Nel segno della musica e della partecipazione internazionale si è conclusa l’edizione 2026 de “La Bacchetta d’Oro”, uno dei concorsi bandistici più attesi del panorama europeo, capace ogni anno di riunire realtà musicali e istituzioni scolastiche provenienti da diversi Paesi.
A conquistare il prestigioso Trofeo finale è stata l’Agrupació Musical de Camarles, formazione catalana diretta dal Maestro Joan Ramon Reverté Reverté, che ha ottenuto un punteggio di assoluto rilievo, pari a 93,27, imponendosi come miglior ensemble dell’intera competizione. Un risultato che ha confermato l’elevato livello tecnico ed espressivo della compagine spagnola, capace di distinguersi tra numerose formazioni in gara.

L’edizione 2026 ha confermato anche la crescente centralità delle istituzioni scolastiche, con la presenza significativa dei Licei Musicali, tra cui quelli di Vallo della Lucania e di Darfo Boario Terme. Proprio il loro coinvolgimento rappresenta un segnale importante per il futuro della formazione bandistica, sempre più orientata alla crescita delle nuove generazioni e alla diffusione della cultura musicale.
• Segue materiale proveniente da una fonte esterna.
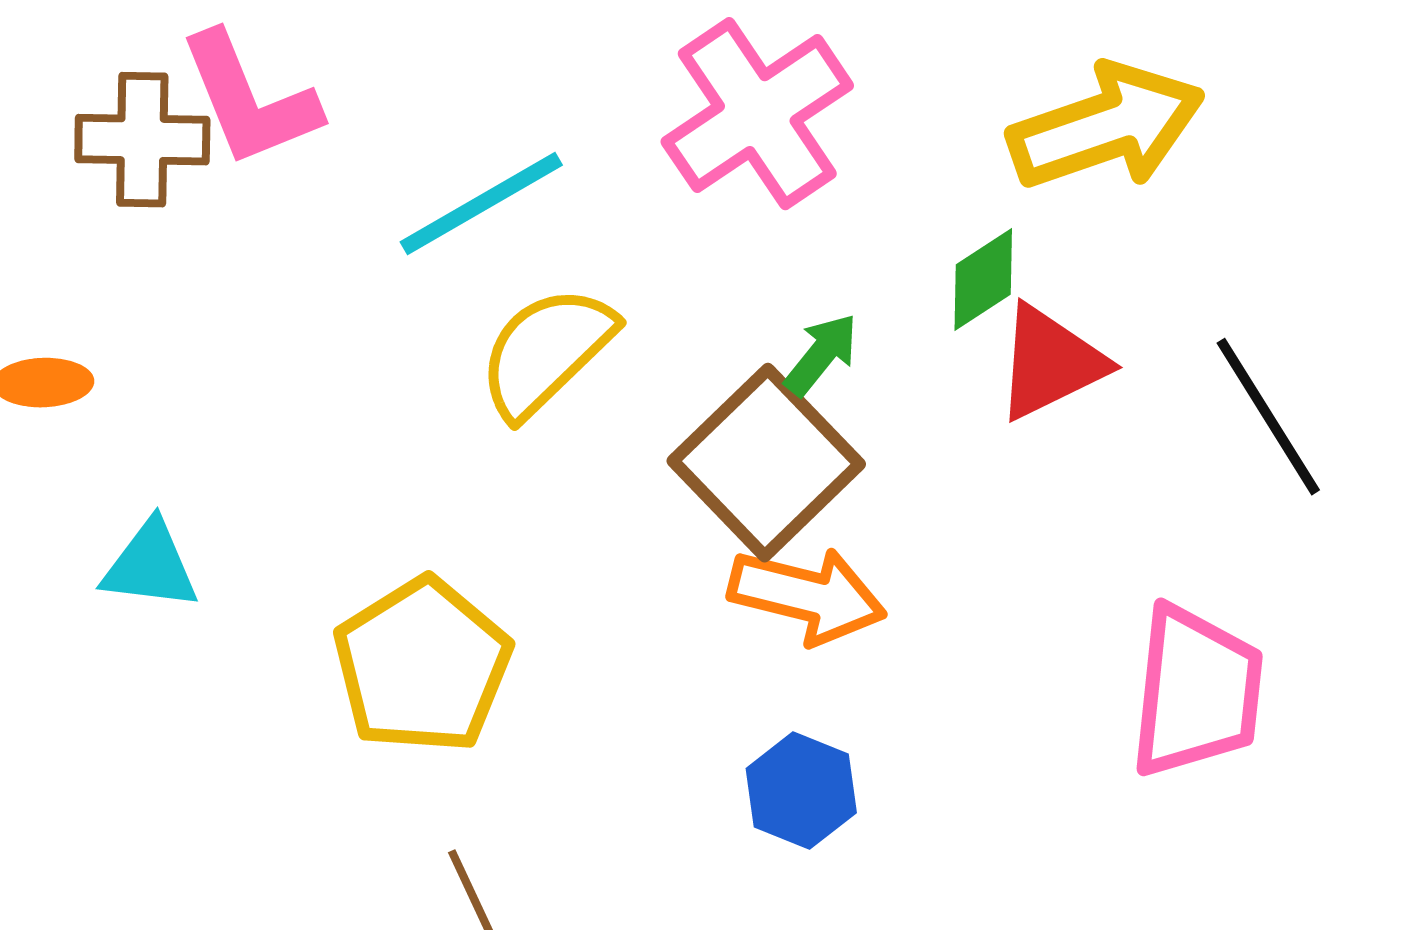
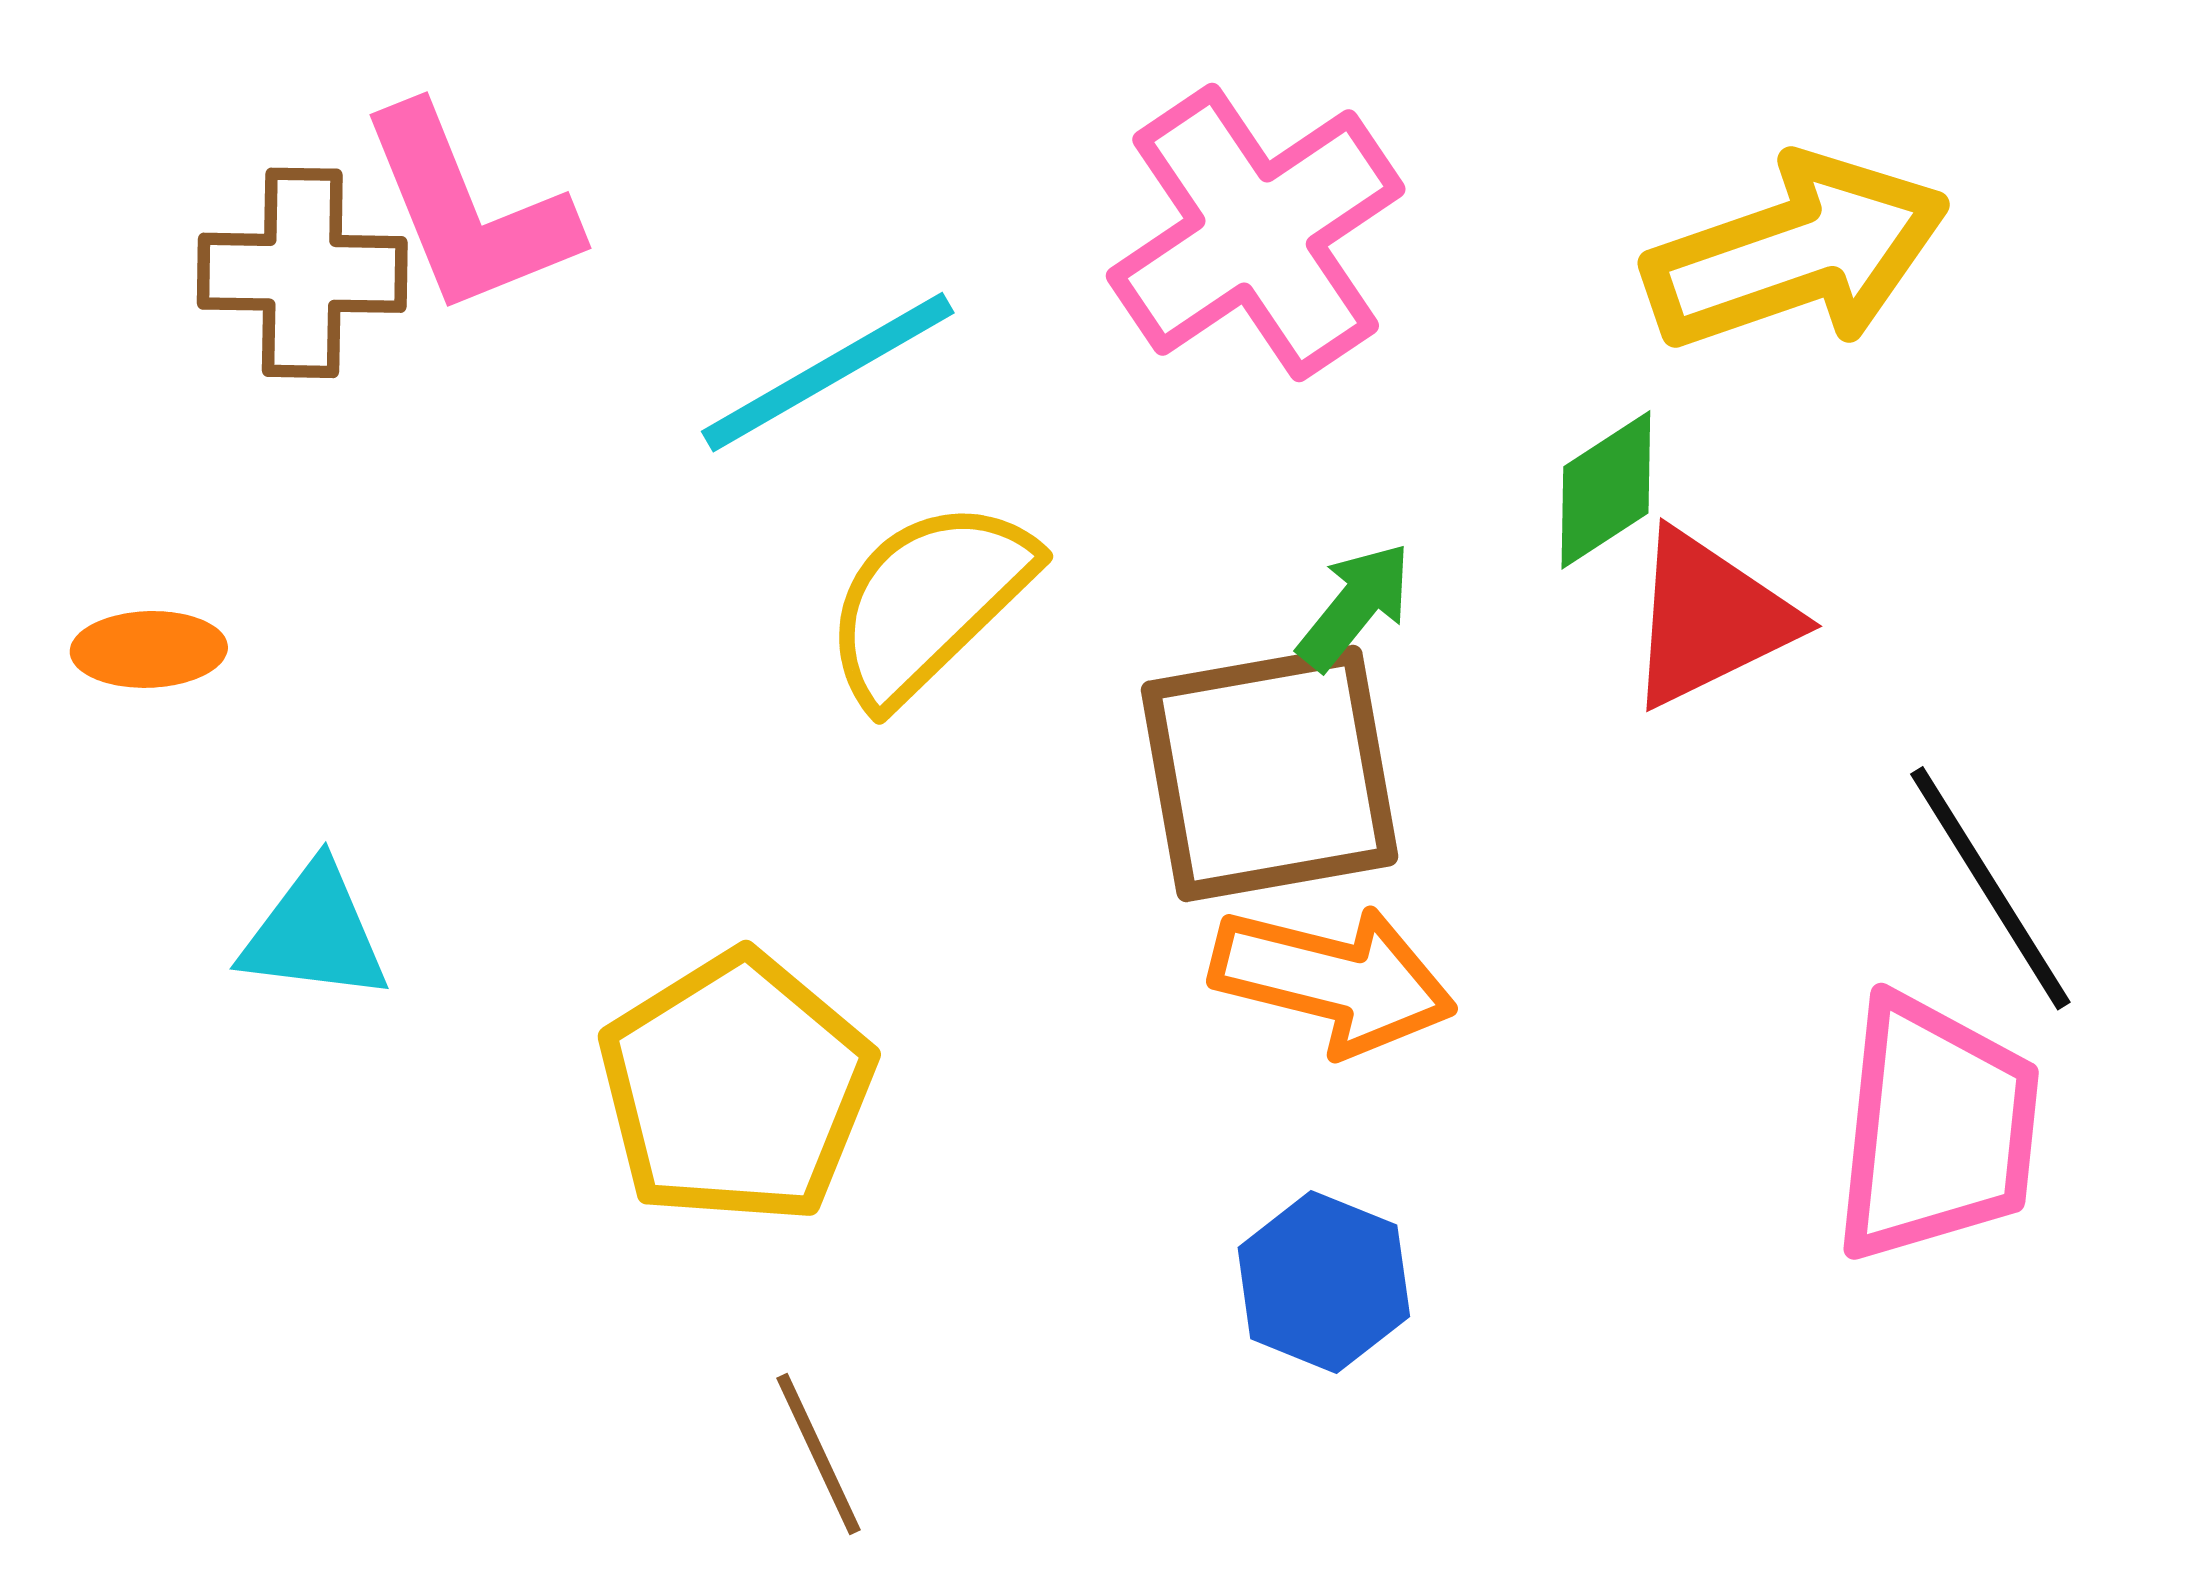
black line: (1268, 417) -> (1990, 888), moved
brown square: (766, 463) -> (1270, 773), turned 34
Buona anche la partecipazione delle realtà del Lazio, con le esibizioni della Banda di Velletri, della Banda Comunale “Evan Gorga” di Broccostella e della Banda Musicale “Città di Villa Santo Stefano”, testimonianza di un tessuto musicale locale vivo e radicato, capace di confrontarsi su palcoscenici internazionali.
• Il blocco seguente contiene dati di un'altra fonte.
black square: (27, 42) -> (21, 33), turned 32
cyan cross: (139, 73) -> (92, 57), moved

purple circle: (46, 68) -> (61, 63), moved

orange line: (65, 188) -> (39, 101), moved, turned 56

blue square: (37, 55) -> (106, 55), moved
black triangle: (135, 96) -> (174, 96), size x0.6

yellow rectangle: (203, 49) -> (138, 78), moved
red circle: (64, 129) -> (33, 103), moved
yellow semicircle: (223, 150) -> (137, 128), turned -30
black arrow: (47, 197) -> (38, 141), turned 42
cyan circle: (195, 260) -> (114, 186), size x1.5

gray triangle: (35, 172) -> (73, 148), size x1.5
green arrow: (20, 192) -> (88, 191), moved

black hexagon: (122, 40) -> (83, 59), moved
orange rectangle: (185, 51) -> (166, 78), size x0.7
A guidare le valutazioni è stata una giuria composta dal presidente Col. Leonardo Laserra Ingrosso e dai giurati Fulvio Dose e Donato Semeraro, che hanno lavorato in piena sintonia nell’analisi delle diverse categorie in gara. Un giudizio condiviso e spesso unanime, segno di un livello artistico complessivamente alto e di grande equilibrio tra le formazioni partecipanti.
Tra i momenti più significativi della manifestazione, ha suscitato particolare emozione la menzione speciale assegnata alla Banda del Liceo Musicale di Darfo Boario Terme. Un riconoscimento che ha voluto valorizzare non solo la qualità musicale, ma anche il forte valore inclusivo dell’ensemble, arricchito dalla presenza di un giovanissimo percussionista con sindrome di Down, esempio concreto di come la musica possa diventare strumento di integrazione e crescita condivisa.
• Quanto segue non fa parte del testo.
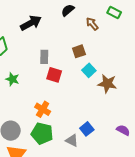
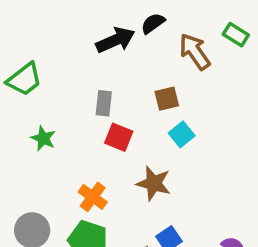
black arrow: (31, 23) -> (115, 40), moved
brown arrow: (92, 24) -> (195, 51), size x1.5
brown star: (107, 84) -> (154, 183), moved

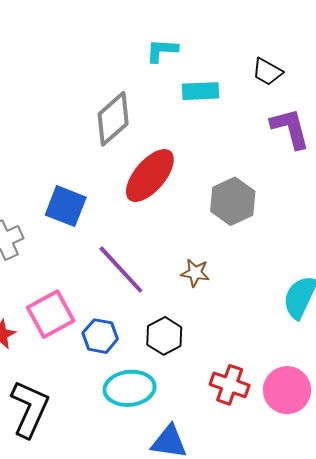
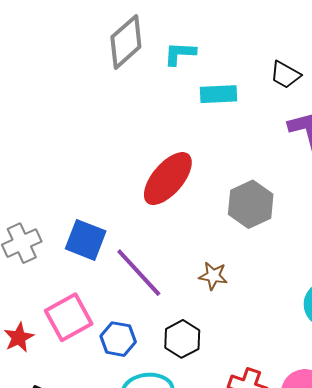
gray diamond: (113, 119) -> (126, 42), moved
blue square: (66, 206) -> (86, 240), moved

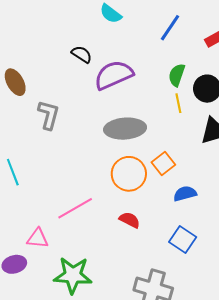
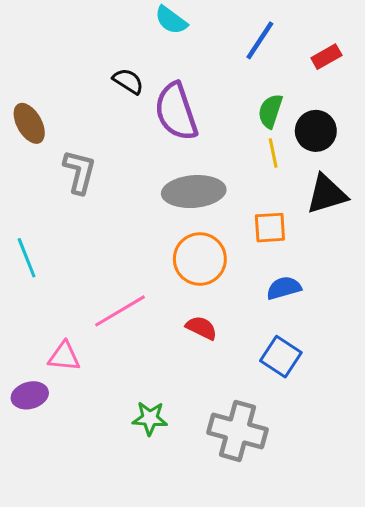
purple semicircle: (114, 75) -> (176, 112), turned -84
orange square: (163, 163) -> (270, 228), moved, turned 35
green star: (73, 275) -> (150, 418), moved, size x0.6

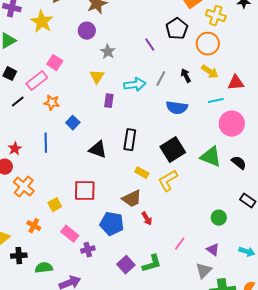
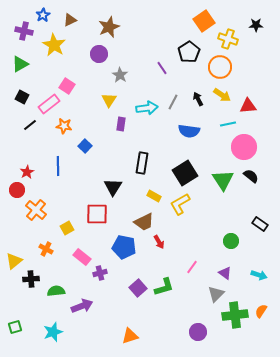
black triangle: (98, 150) -> (113, 187), moved, turned 42
green triangle: (211, 157) -> (223, 180), turned 35
black semicircle: (239, 163) -> (251, 176), moved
Al termine della manifestazione, il Direttore Artistico Luigi Bartolini ha espresso grande soddisfazione per l’esito dell’edizione 2026, sottolineando il lavoro dello staff organizzativo, definito un punto di forza imprescindibile dell’evento. Un’organizzazione capace di accogliere i partecipanti in un clima di autentica comunità musicale, in linea con lo spirito che da sempre contraddistingue “La Bacchetta d’Oro”.
Lo sguardo è già rivolto al futuro: il 2027 segnerà infatti il trentesimo anniversario della prima edizione del concorso, nato nel 1997. L’appuntamento è fissato per l’8 e 9 maggio 2027, con una celebrazione che si preannuncia particolarmente significativa.
A chiudere simbolicamente questa edizione è il messaggio che da sempre accompagna la manifestazione: “Che vinca la musica!”, sintesi perfetta di un evento che continua a coniugare eccellenza artistica, formazione e valori umani.